At the bottom, a syntax-highlighted Event data viewer showing the full data.object exactly as it was delivered.

Deliveries and attempts

The Deliveries section groups rows by endpoint URL. A single row covers all deliveries to one URL, including the original delivery and any later Resend clicks against that endpoint. The row collapses the noise so you see one entry per endpoint per event.

Each delivery row carries:

  • A status badge (success, retrying, or failed) plus the latest HTTP status code.
  • The endpoint URL.
  • The number of attempts.
  • Either the next-retry time (if retrying) or the timestamp of the latest attempt.
  • A Resend button.

Expand the row (or it auto-expands when failed/retrying) to see the individual attempts.

Attempt fieldWhat it is
HTTP status badgeColor-coded: green for 2xx, red otherwise.
Result text"Delivered successfully" on success, the response body or error message on failure.
Attempt numberAttempt #1, #2, etc. The first attempt is the original send; later numbers are automatic retries against the same delivery.
Response timeRound-trip time in ms.
Annotation"Retried automatically" for attempts past #1 on the original delivery, or "Resent manually" for attempts that came from a Resend click.
TimestampWhen the attempt was issued.

Click an attempt to open the Delivery attempt panel: request headers, request body, response status, response headers, response body, response time. Useful for diffing what your handler actually received against what you expected.

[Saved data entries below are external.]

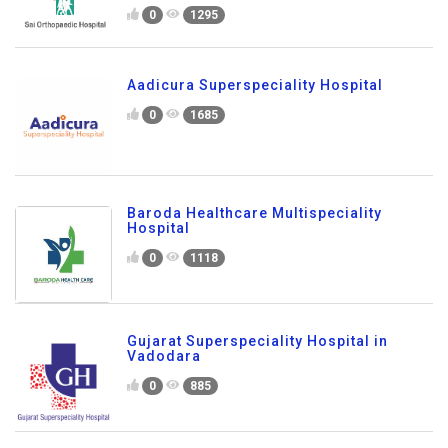
0
1295
Aadicura Superspeciality Hospital
0
1685
Baroda Healthcare Multispeciality
Hospital
0
1118
Gujarat Superspeciality Hospital in
Vadodara
0
885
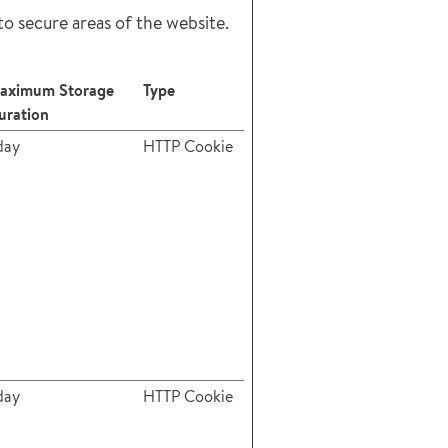
to secure areas of the website.
aximum Storage
Type
uration
day
HTTP Cookie
day
HTTP Cookie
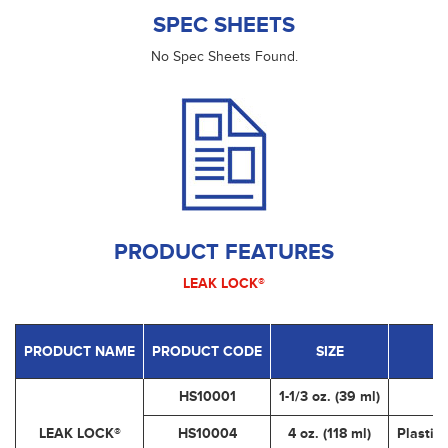
SPEC SHEETS
No Spec Sheets Found.
PRODUCT FEATURES
LEAK LOCK®
PRODUCT NAME
PRODUCT CODE
SIZE
HS10001
1-1/3 oz. (39 ml)
LEAK LOCK®
HS10004
4 oz. (118 ml)
Plastic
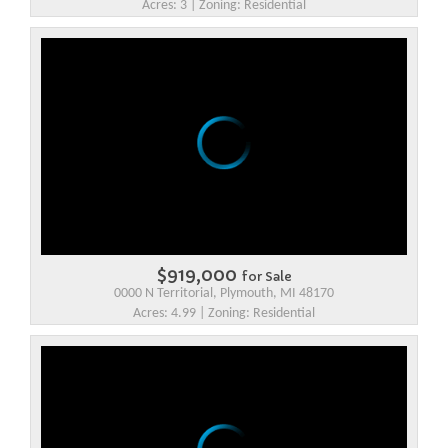
Acres: 3 | Zoning: Residential
$919,000
for Sale
0000 N Territorial, Plymouth, MI 48170
Acres: 4.99 | Zoning: Residential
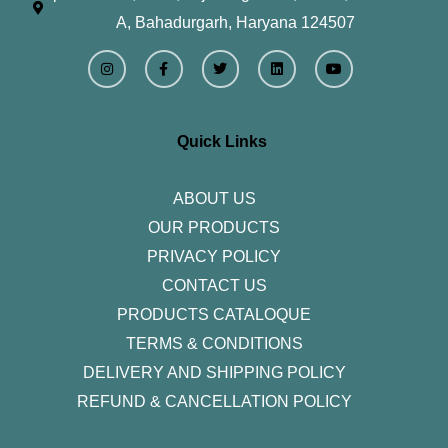
A, Bahadurgarh, Haryana 124507
I
F
T
L
Y
n
a
w
i
o
s
c
i
n
u
t
e
t
k
t
a
b
t
e
u
g
o
e
d
b
r
o
r
i
e
Quick Links
a
k
n
m
-
f
ABOUT US
OUR PRODUCTS
PRIVACY POLICY
CONTACT US
PRODUCTS CATALOQUE​
TERMS & CONDITIONS
DELIVERY AND SHIPPING POLICY
REFUND & CANCELLATION POLICY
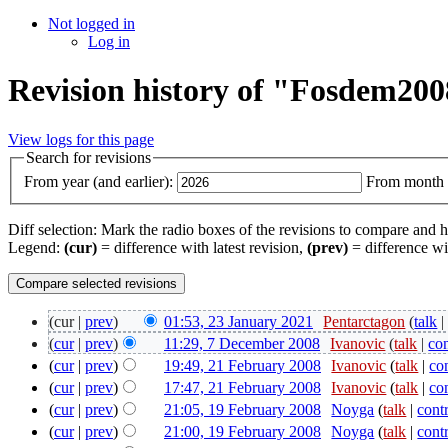
Not logged in
Log in
Revision history of "Fosdem20
View logs for this page
Search for revisions
From year (and earlier):
From month (
Diff selection: Mark the radio boxes of the revisions to compare and hi
Legend:
(cur)
= difference with latest revision,
(prev)
= difference wi
(cur |
prev
)
01:53, 23 January 2021
‎
Pentarctagon
(
talk
(
cur
|
prev
)
11:29, 7 December 2008
‎
Ivanovic
(
talk
|
con
(
cur
|
prev
)
19:49, 21 February 2008
‎
Ivanovic
(
talk
|
co
(
cur
|
prev
)
17:47, 21 February 2008
‎
Ivanovic
(
talk
|
co
(
cur
|
prev
)
21:05, 19 February 2008
‎
Noyga
(
talk
|
cont
(
cur
|
prev
)
21:00, 19 February 2008
‎
Noyga
(
talk
|
cont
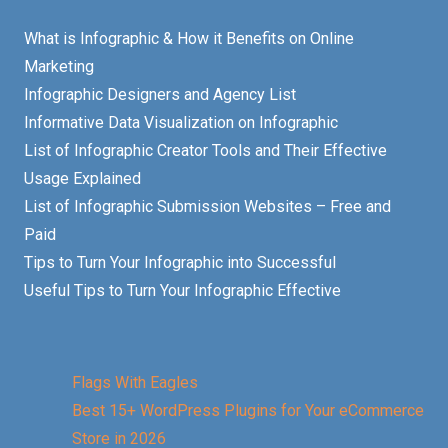
What is Infographic & How it Benefits on Online
Marketing
Infographic Designers and Agency List
Informative Data Visualization on Infographic
List of Infographic Creator Tools and Their Effective
Usage Explained
List of Infographic Submission Websites – Free and
Paid
Tips to Turn Your Infographic into Successful
Useful Tips to Turn Your Infographic Effective
Flags With Eagles
Best 15+ WordPress Plugins for Your eCommerce
Store in 2026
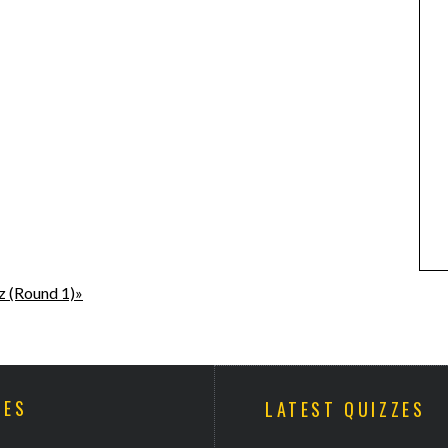
z (Round 1)»
ZES
LATEST QUIZZES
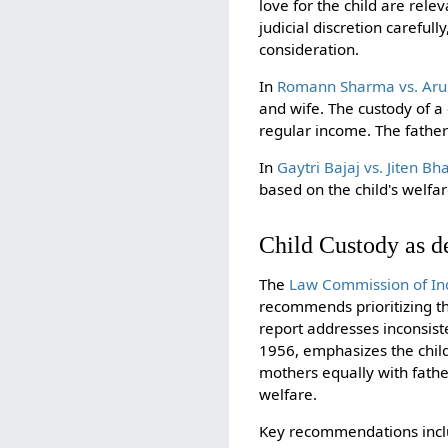
love for the child are rele
judicial discretion careful
consideration.
In
Romann Sharma vs. Aru
and wife. The custody of 
regular income. The father 
In
Gaytri Bajaj vs. Jiten Bha
based on the child's welfar
Child Custody as de
The
Law Commission of Ind
recommends prioritizing th
report addresses inconsist
1956, emphasizes the child
mothers equally with father
welfare.
Key recommendations inclu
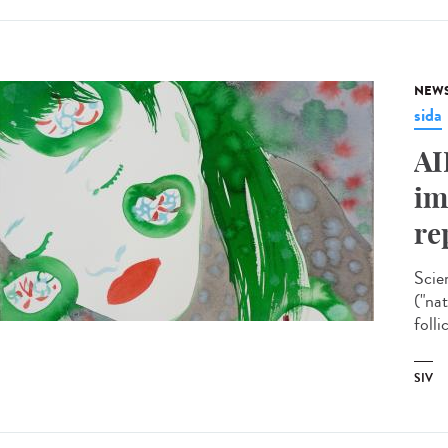
NEW
sida
AI
im
re
Scie
("na
folli
SIV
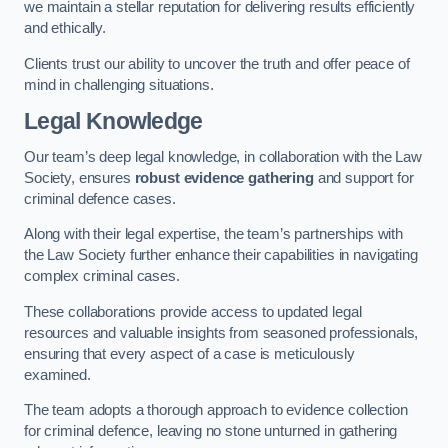
we maintain a stellar reputation for delivering results efficiently
and ethically.
Clients trust our ability to uncover the truth and offer peace of
mind in challenging situations.
Legal Knowledge
Our team’s deep legal knowledge, in collaboration with the Law
Society, ensures
robust evidence gathering
and support for
criminal defence cases.
Along with their legal expertise, the team’s partnerships with
the Law Society further enhance their capabilities in navigating
complex criminal cases.
These collaborations provide access to updated legal
resources and valuable insights from seasoned professionals,
ensuring that every aspect of a case is meticulously
examined.
The team adopts a thorough approach to evidence collection
for criminal defence, leaving no stone unturned in gathering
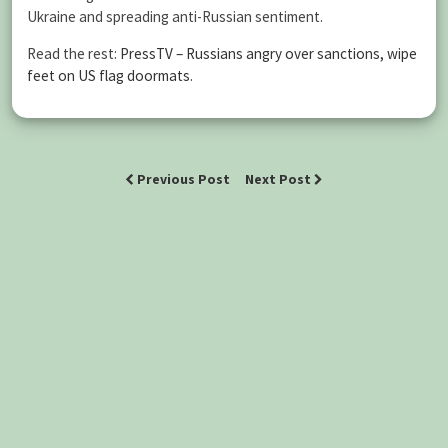
Ukraine and spreading anti-Russian sentiment.
Read the rest:
PressTV – Russians angry over sanctions, wipe
feet on US flag doormats
.
Previous Post
Next Post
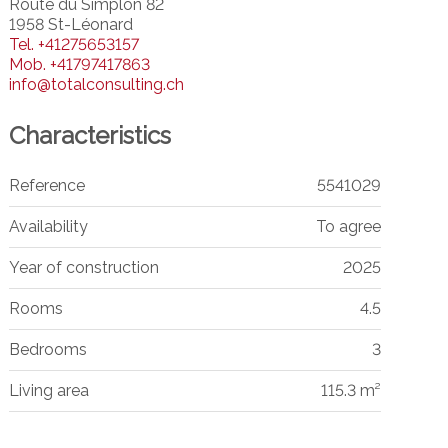
Route du Simplon 82
1958 St-Léonard
Tel.
+41275653157
Mob.
+41797417863
info@totalconsulting.ch
Characteristics
Reference
5541029
Availability
To agree
Year of construction
2025
Rooms
4.5
Bedrooms
3
Living area
115.3 m²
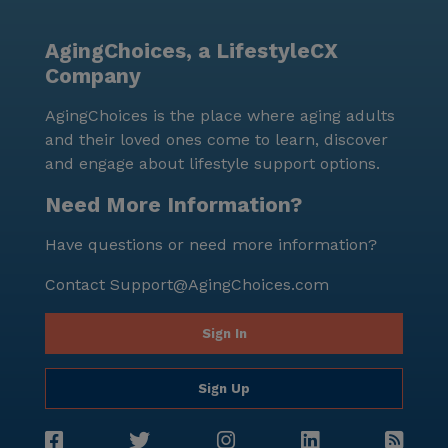
drive away. The diverse neighborhood adds to the
richness of the community, providing a welcoming
AgingChoices, a LifestyleCX
environment for all residents. Overall, Davis &
Company
McDaniel Veterans Care Center is not just a place to
live but a community where residents thrive with the
AgingChoices is the place where aging adults
support of dedicated care and a vibrant
and their loved ones come to learn, discover
neighborhood. The positive reviews reflect the
and engage about lifestyle support options.
satisfaction and contentment of its residents,
affirming the center's commitment to excellence in
Need More Information?
senior living.
Have questions or need more information?
Contact
Support@AgingChoices.com
Sign In
Sign Up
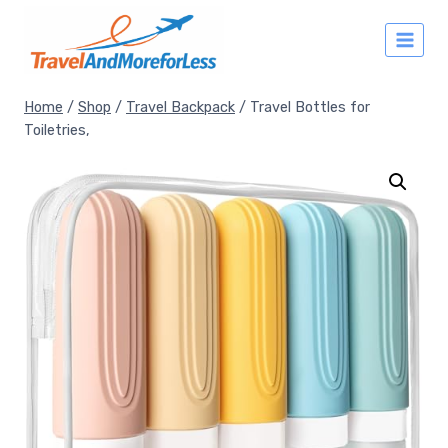
Skip
to
content
Home
/
Shop
/
Travel Backpack
/
Travel Bottles for
Toiletries,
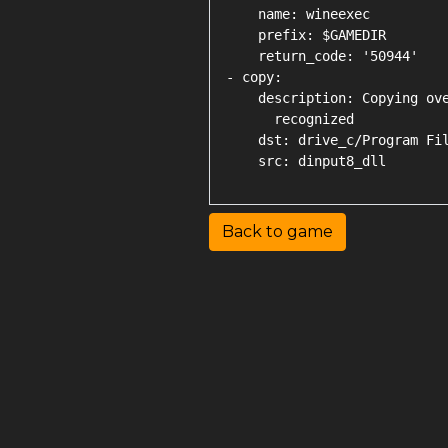
    name: wineexec

    prefix: $GAMEDIR

    return_code: '50944'

- copy:

    description: Copying ove
      recognized

    dst: drive_c/Program Fil
Back to game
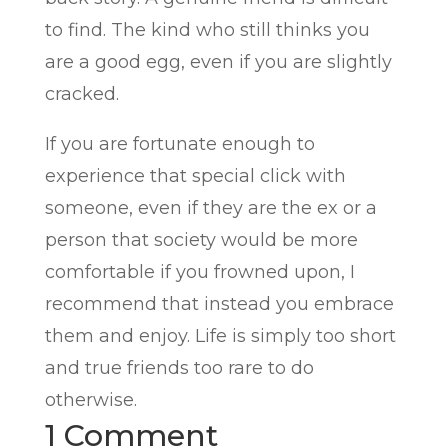
to find. The kind who still thinks you
are a good egg, even if you are slightly
cracked.
If you are fortunate enough to
experience that special click with
someone, even if they are the ex or a
person that society would be more
comfortable if you frowned upon, I
recommend that instead you embrace
them and enjoy. Life is simply too short
and true friends too rare to do
otherwise.
1 Comment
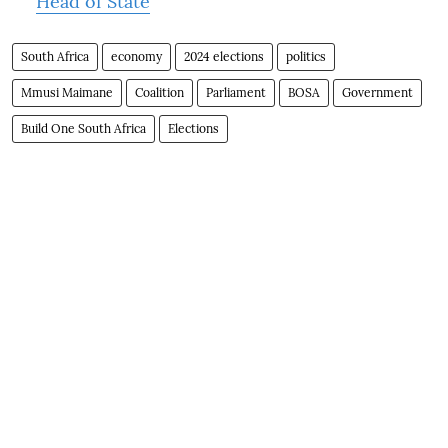
Head of State
South Africa
economy
2024 elections
politics
Mmusi Maimane
Coalition
Parliament
BOSA
Government
Build One South Africa
Elections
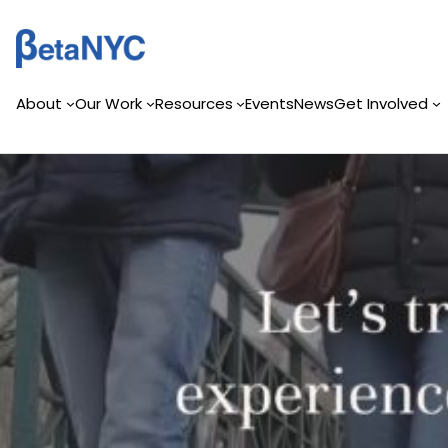
Skip
to
content
About
Our Work
Resources
Events
News
Get Involved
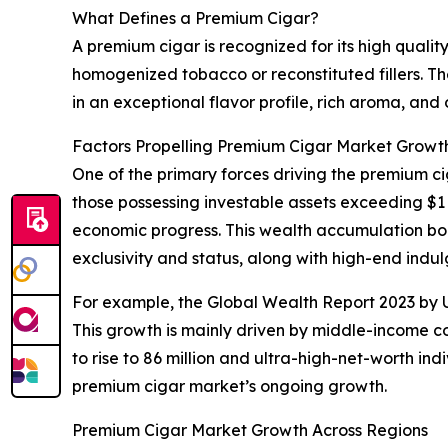
What Defines a Premium Cigar?
A premium cigar is recognized for its high quali
homogenized tobacco or reconstituted fillers. The
in an exceptional flavor profile, rich aroma, and
Factors Propelling Premium Cigar Market Growt
One of the primary forces driving the premium c
those possessing investable assets exceeding $1 
economic progress. This wealth accumulation bo
exclusivity and status, along with high-end indu
For example, the Global Wealth Report 2023 by UB
This growth is mainly driven by middle-income cou
to rise to 86 million and ultra-high-net-worth in
premium cigar market’s ongoing growth.
Premium Cigar Market Growth Across Regions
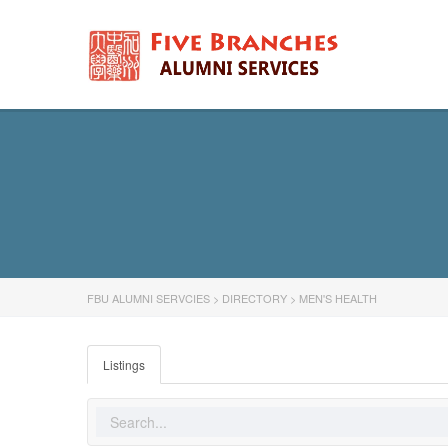
FBU ALUMNI SERVCIES
>
DIRECTORY
>
MEN'S HEALTH
Listings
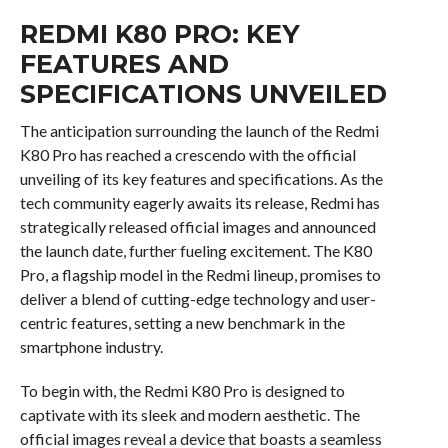
REDMI K80 PRO: KEY
FEATURES AND
SPECIFICATIONS UNVEILED
The anticipation surrounding the launch of the Redmi
K80 Pro has reached a crescendo with the official
unveiling of its key features and specifications. As the
tech community eagerly awaits its release, Redmi has
strategically released official images and announced
the launch date, further fueling excitement. The K80
Pro, a flagship model in the Redmi lineup, promises to
deliver a blend of cutting-edge technology and user-
centric features, setting a new benchmark in the
smartphone industry.
To begin with, the Redmi K80 Pro is designed to
captivate with its sleek and modern aesthetic. The
official images reveal a device that boasts a seamless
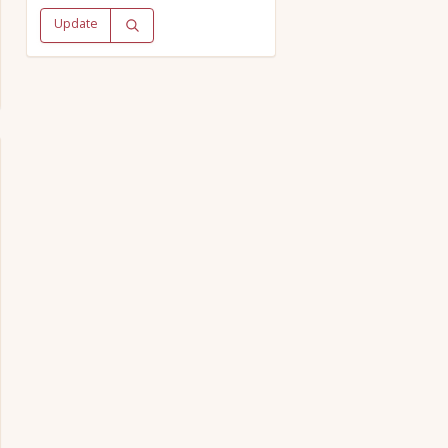
Update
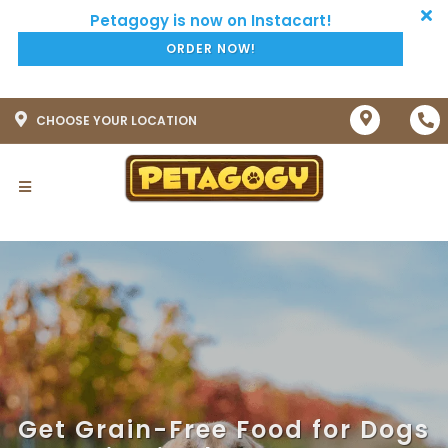
ORDER NOW!
CHOOSE YOUR LOCATION
Get Grain-Free Food for Dogs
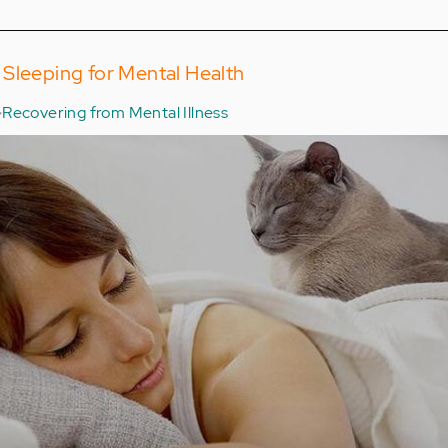
Sleeping for Mental Health
Recovering from Mental Illness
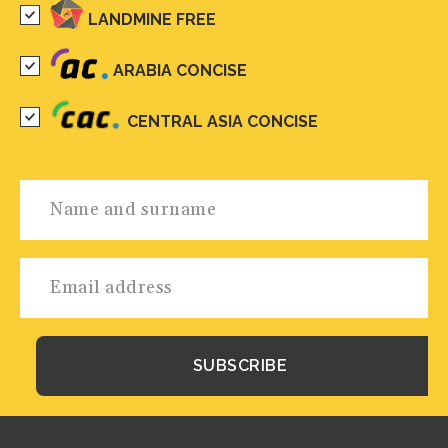
LANDMINE FREE
ARABIA CONCISE
CENTRAL ASIA CONCISE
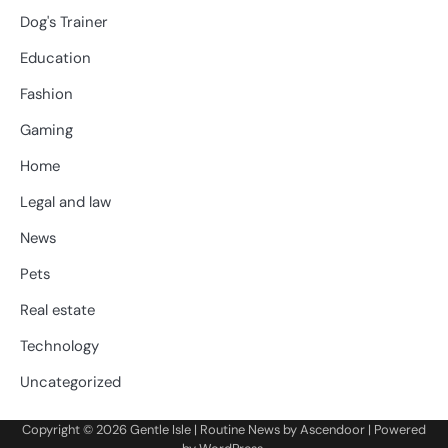
Dog's Trainer
Education
Fashion
Gaming
Home
Legal and law
News
Pets
Real estate
Technology
Uncategorized
Copyright © 2026
Gentle Isle
| Routine News by
Ascendoor
| Powered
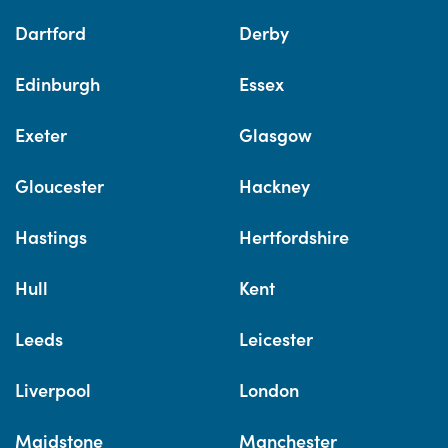
Dartford
Derby
Edinburgh
Essex
Exeter
Glasgow
Gloucester
Hackney
Hastings
Hertfordshire
Hull
Kent
Leeds
Leicester
Liverpool
London
Maidstone
Manchester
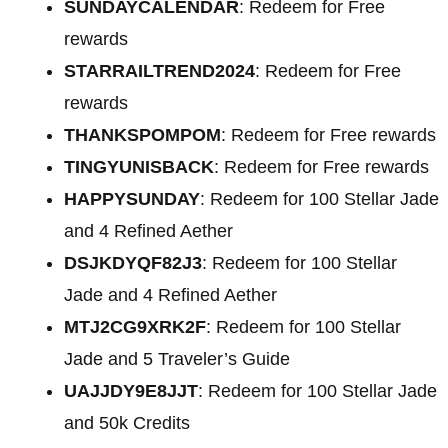
SUNDAYCALENDAR
: Redeem for Free
rewards
STARRAILTREND2024
: Redeem for Free
rewards
THANKSPOMPOM
: Redeem for Free rewards
TINGYUNISBACK
: Redeem for Free rewards
HAPPYSUNDAY
: Redeem for 100 Stellar Jade
and 4 Refined Aether
DSJKDYQF82J3
: Redeem for 100 Stellar
Jade and 4 Refined Aether
MTJ2CG9XRK2F
: Redeem for 100 Stellar
Jade and 5 Traveler’s Guide
UAJJDY9E8JJT
: Redeem for 100 Stellar Jade
and 50k Credits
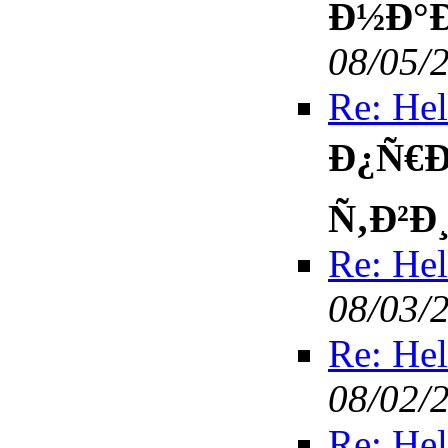
Ð½Ð°Ð
08/05/
Re: Hel
Ð¿Ñ€Ð
Ñ‚Ð²Ð
Re: Hel
08/03/
Re: Hel
08/02/
Re: Hel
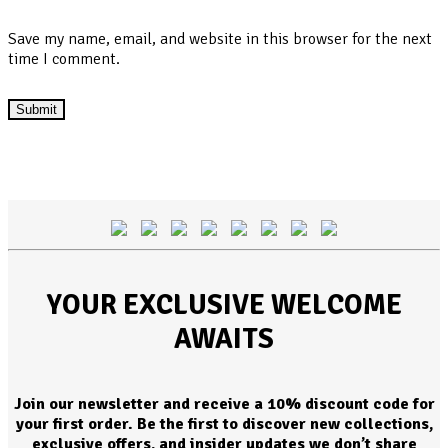
Save my name, email, and website in this browser for the next
time I comment.
YOUR EXCLUSIVE WELCOME
AWAITS
Join our newsletter and receive a 10% discount code for
your first order. Be the first to discover new collections,
exclusive offers, and insider updates we don’t share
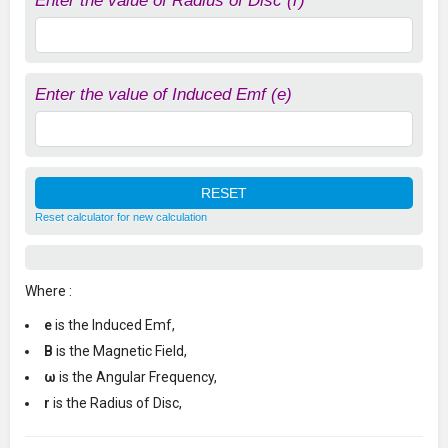
Enter the value of Radius of Disc (r)
Enter the value of Induced Emf (e)
Reset calculator for new calculation
Where :
e
is the Induced Emf,
B
is the Magnetic Field,
ω
is the Angular Frequency,
r
is the Radius of Disc,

Per-attempt request and response bodies are kept for 90 days. Older attempts still show their summary row (HTTP status, attempt number, timestamp) inside the delivery accordion, but clicking through no longer shows the full request and response payloads. The events themselves and the delivery records around them are not deleted; only the per-attempt detail bodies are pruned.

Replay an event

Click the Resend button on any delivery row. XPay creates a new delivery to the same endpoint URL with the same payload, fresh t timestamp, and a fresh signature. Your handler receives a new POST.

Manual replays are single-shot: if your handler returns non-2xx to a replay, XPay does not retry it. Click Resend again when you're ready for another shot. Replays don't change the original delivery's status; they appear as a new attempt grouped under the same endpoint URL.

For the lifecycle (automatic retries vs manual replays, idempotency on event.id), see Replaying and retries.

A typical debug loop

  1. Trigger the action that produces the event (test payment, refund, etc.).
  2. Open the Workbench, find the event in the Events list.
  3. Open its detail panel and look at the failed delivery: the response body and headers tell you what your handler returned.
  4. Fix the handler, redeploy.
  5. Click Resend on the failed delivery.
  6. Watch the new attempt land successfully.

You don't need to take a fresh test payment to verify the fix. Replays use the original event's stored payload, so any event still in the list can be re-fed into a fixed handler.